Let’s try another one:

Which of the following data sets has the third largest standard deviation?

(A) {1, 2, 3, 4, 5}
(B) {2, 3, 3, 3, 4}
(C) {2, 2, 2, 4, 5}
(D) {0, 2, 3, 4, 6}
(E) {-1, 1, 3, 5, 7}

How would you answer this question without calculating the SDs? We need to arrange the sets in increasing SD order.
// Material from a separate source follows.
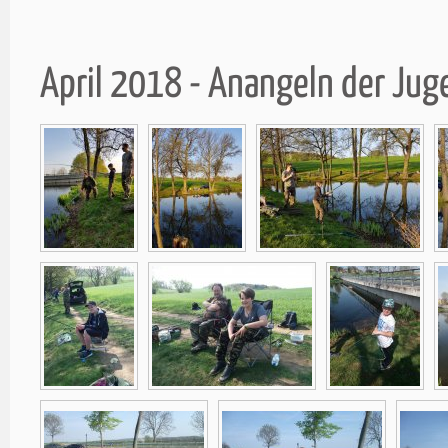
April 2018 - Anangeln der Ju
Upon careful examination, you will see that the number of elements in each set is the same, and the mean of each set is 3.

Deviations of answer choice A: 2, 1, 0, 1, 2
Deviations of answer choice B: 1, 0, 0, 0, 1 (lowest SD)
Deviations of answer choice C: 1, 1, 1, 1, 2
Deviations of answer choice D: 3, 1, 0, 1, 3
Deviations of answer choice E: 4, 2, 0, 2, 4 (highest SD)

Obviously, option B has the lowest SD (the deviations are the smallest) and option E has the highest SD (the deviations are the greatest). This means we can automatically rule these answers out, as they cannot have the third largest SD.

Deviations of answer choice A: 2, 1, 0, 1, 2
Deviations of answer choice C: 1, 1, 1, 1, 2
Deviations of answer choice D: 3, 1, 0, 1, 3

Out of these options, answer choice D has a higher SD than answer choice A, since it has higher deviations of two 3s (whereas A has deviations of two 2s). Also, C is more tightly packed than A, with four deviations of 1. If you are not sure why, consider this:

The square of deviations for C will be 1 + 1+ 1 + 1  + 4 = 8
The square of deviations for A will be 4 + 1 + 0 + 1 + 4 = 10

So, A will have a higher SD than C but a lower SD than D. Arranging from lowest to highest SD’s, we get: B, C, A, D, E. Answer choice A has the third highest SD, and therefore, A is our answer

Although we didn’t need to calculate the actual SD, we used the concepts of the standard deviation formula to answer these questions.